In Italia le donne continuano a guadagnare meno degli uomini. È come se una donna rispetto a un uomo cominciasse ogni anno a guadagnare per il suo lavoro dalla seconda metà di febbraio. Le retribuzioni sono sbilanciate verso gli uomini per un 10,4%. Un dato “ancora piuttosto significativo, per quanto rispetto al 2016 (12,6%) si sia registrato un calo”. L’Osservatorio la chiama “discriminazione salariale tout-court”, slegata dunque dalla collocazione in settori meno “ricchi” e dai ruoli.
Inoltre va considerato che le donne sono prevalentemente occupate in settori non industriali (servizi, finanza, commercio), dove però molto spesso i differenziali retributivi sono ancora più elevati. Dove le donne sono di più, dunque, i loro stipendi sono comunque più bassi di quelli dei colleghi uomini.
I dati presenti nell’elaborato sono il risultato di un algoritmo di calcolo ex-post, denominato “Riporto all’Universo”, che rende i valori pubblicati rappresentativi dell’intero mercato del lavoro italiano. Insomma la struttura occupazionale privilegia gli uomini ai più alti livelli: le donne-dirigenti sono solo il 31%, quelle quadro il 45% (fonte Istat). Alcuni obblighi – per esempio per le società quotate, grazie alla Legge Golfo-Mosca – hanno raggiunto i loro effetti.
Nei cda delle aziende si è arrivati infatti a un terzo di presenza femminile. Ma per gli osservatori non sembra di poter dire che la “promozione regolatoria” della parità di genere si sia ancora concretizzata in una trasformazione culturale.
Un dirigente donna in Italia guadagna circa 9.000 euro lordi in meno del collega uomo. La differenza di salario diventa di circa 2000 euro per i quadri, 2700 per gli impiegati e di 2500 per gli operai. Nella Ue le donne, nei vari settori economici, guadagnano in media oltre il 16% in meno all’ora rispetto agli uomini. Quello che ci dobbiamo chiedere è: come si pone l’Italia in questo contesto? Malissimo. I dati sono stati calcolati da JobPricing.

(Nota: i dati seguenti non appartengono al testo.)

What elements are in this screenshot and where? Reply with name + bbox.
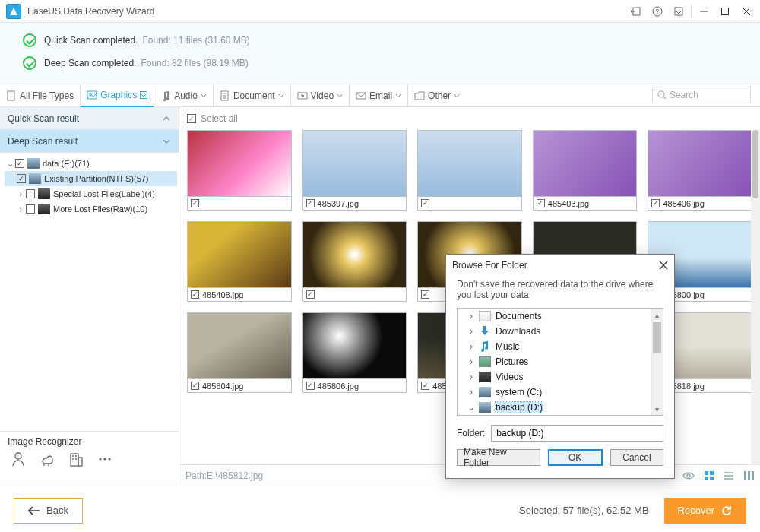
- filter-audio[interactable]: Audio: [154, 84, 213, 107]
- view-details-icon[interactable]: [743, 470, 754, 481]
- checkbox[interactable]: [537, 199, 545, 207]
- checkbox[interactable]: [15, 159, 24, 168]
- recover-button[interactable]: Recover: [664, 498, 746, 524]
- thumbnail-card[interactable]: 485806.jpg: [302, 312, 407, 393]
- thumbnail-image[interactable]: [302, 130, 407, 197]
- thumbnail-image[interactable]: [302, 312, 407, 379]
- thumbnail-image[interactable]: [302, 221, 407, 288]
- thumbnail-card[interactable]: 485408.jpg: [187, 221, 292, 302]
- ok-button[interactable]: OK: [548, 449, 603, 466]
- filter-email[interactable]: Email: [349, 84, 407, 107]
- thumbnail-image[interactable]: [187, 221, 292, 288]
- tree-node-special[interactable]: › Special Lost Files(Label)(4): [5, 186, 177, 201]
- checkbox[interactable]: [306, 382, 315, 390]
- export-icon[interactable]: [625, 1, 647, 22]
- folder-pictures[interactable]: ›Pictures: [458, 354, 663, 369]
- checkbox[interactable]: [187, 114, 196, 123]
- checkbox[interactable]: [26, 204, 35, 214]
- expand-icon[interactable]: ›: [17, 189, 24, 198]
- maximize-button[interactable]: [714, 1, 736, 22]
- minimize-button[interactable]: [693, 1, 714, 22]
- checkbox[interactable]: [26, 189, 35, 198]
- thumbnail-image[interactable]: [187, 312, 292, 379]
- thumbnail-caption[interactable]: 485403.jpg: [533, 197, 638, 211]
- thumbnail-filename: 485804.jpg: [202, 382, 243, 391]
- filter-video[interactable]: Video: [290, 84, 349, 107]
- recognizer-label: Image Recognizer: [8, 436, 171, 447]
- tree-node-existing[interactable]: Existing Partition(NTFS)(57): [5, 171, 177, 186]
- dialog-scrollbar[interactable]: ▴ ▾: [651, 309, 663, 415]
- folder-input[interactable]: [491, 425, 663, 442]
- cancel-button[interactable]: Cancel: [610, 449, 663, 466]
- thumbnail-caption[interactable]: 485804.jpg: [187, 379, 292, 393]
- back-button[interactable]: Back: [14, 498, 83, 524]
- view-grid-icon[interactable]: [704, 470, 714, 481]
- deep-scan-status: Deep Scan completed. Found: 82 files (98…: [0, 52, 760, 74]
- thumbnail-caption[interactable]: 485806.jpg: [302, 379, 407, 393]
- help-icon[interactable]: ?: [647, 1, 668, 22]
- animal-icon[interactable]: [40, 451, 55, 467]
- thumbnail-card[interactable]: [187, 130, 292, 211]
- checkbox[interactable]: [191, 199, 199, 207]
- thumbnail-card[interactable]: 485403.jpg: [533, 130, 638, 211]
- checkbox[interactable]: [421, 199, 429, 207]
- folder-documents[interactable]: ›Documents: [458, 309, 663, 324]
- expand-icon[interactable]: ›: [17, 204, 24, 214]
- thumbnail-caption[interactable]: 485397.jpg: [302, 197, 407, 211]
- folder-system[interactable]: ›system (C:): [458, 385, 663, 400]
- thumbnail-image[interactable]: [187, 130, 292, 197]
- checkbox[interactable]: [306, 290, 315, 299]
- filter-document[interactable]: Document: [213, 84, 290, 107]
- thumbnail-caption[interactable]: 485408.jpg: [187, 288, 292, 302]
- person-icon[interactable]: [11, 451, 26, 467]
- checkbox[interactable]: [191, 290, 199, 299]
- thumbnail-caption[interactable]: [302, 288, 407, 302]
- quick-scan-section[interactable]: Quick Scan result: [0, 107, 179, 130]
- thumbnail-image[interactable]: [417, 130, 522, 197]
- tree-node-root[interactable]: ⌄ data (E:)(71): [5, 156, 177, 171]
- thumbnail-image[interactable]: [648, 130, 752, 197]
- thumbnail-image[interactable]: [533, 130, 638, 197]
- folder-downloads[interactable]: ›Downloads: [458, 324, 663, 339]
- building-icon[interactable]: [68, 451, 84, 467]
- preview-icon[interactable]: [682, 470, 695, 482]
- checkbox[interactable]: [421, 290, 429, 299]
- filter-graphics[interactable]: Graphics: [80, 84, 154, 107]
- close-icon[interactable]: [659, 261, 668, 270]
- thumbnail-caption[interactable]: [417, 197, 522, 211]
- deep-scan-section[interactable]: Deep Scan result: [0, 130, 179, 153]
- thumbnail-card[interactable]: 485406.jpg: [648, 130, 752, 211]
- menu-icon[interactable]: [668, 1, 689, 22]
- checkbox[interactable]: [421, 382, 429, 390]
- search-input[interactable]: Search: [652, 87, 751, 103]
- thumbnail-card[interactable]: [302, 221, 407, 302]
- thumbnail-caption[interactable]: 485406.jpg: [648, 197, 752, 211]
- scroll-up-icon[interactable]: ▴: [651, 309, 663, 321]
- folder-backup[interactable]: ⌄backup (D:): [458, 400, 663, 415]
- thumbnail-card[interactable]: [417, 130, 522, 211]
- path-text: Path:E:\485812.jpg: [185, 470, 263, 481]
- folder-music[interactable]: ›Music: [458, 339, 663, 354]
- checkbox[interactable]: [17, 174, 26, 183]
- filter-other[interactable]: Other: [407, 84, 466, 107]
- thumbnail-card[interactable]: 485397.jpg: [302, 130, 407, 211]
- more-icon[interactable]: [97, 451, 112, 467]
- vertical-scrollbar[interactable]: [751, 130, 760, 464]
- svg-point-29: [99, 458, 101, 460]
- collapse-icon[interactable]: ⌄: [6, 159, 14, 169]
- folder-tree: ⌄ data (E:)(71) Existing Partition(NTFS)…: [0, 153, 179, 431]
- thumbnail-caption[interactable]: [187, 197, 292, 211]
- close-button[interactable]: [736, 1, 757, 22]
- make-new-folder-button[interactable]: Make New Folder: [457, 449, 540, 466]
- checkbox[interactable]: [191, 382, 199, 390]
- thumbnail-card[interactable]: 485804.jpg: [187, 312, 292, 393]
- svg-rect-33: [705, 471, 708, 475]
- checkbox[interactable]: [651, 199, 660, 207]
- filter-all[interactable]: All File Types: [0, 84, 80, 107]
- select-all[interactable]: Select all: [179, 107, 760, 130]
- tree-node-more[interactable]: › More Lost Files(Raw)(10): [5, 201, 177, 217]
- view-list-icon[interactable]: [724, 470, 734, 481]
- folder-videos[interactable]: ›Videos: [458, 369, 663, 385]
- checkbox[interactable]: [306, 199, 315, 207]
- scroll-down-icon[interactable]: ▾: [651, 403, 663, 415]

E intanto, però, in Islanda accade il “miracolo”. Una legge impone a istituzioni pubbliche e private, aziende, banche e a qualsiasi datore di lavoro con più di 25 dipendenti di assicurare pari retribuzione alle donne a pari qualifica con gli uomini. E Reykjavík, governata da una Grande coalizione a guida verde il cui premier è una donna, Katrin Jakobsdóttir, fa i primi bilanci.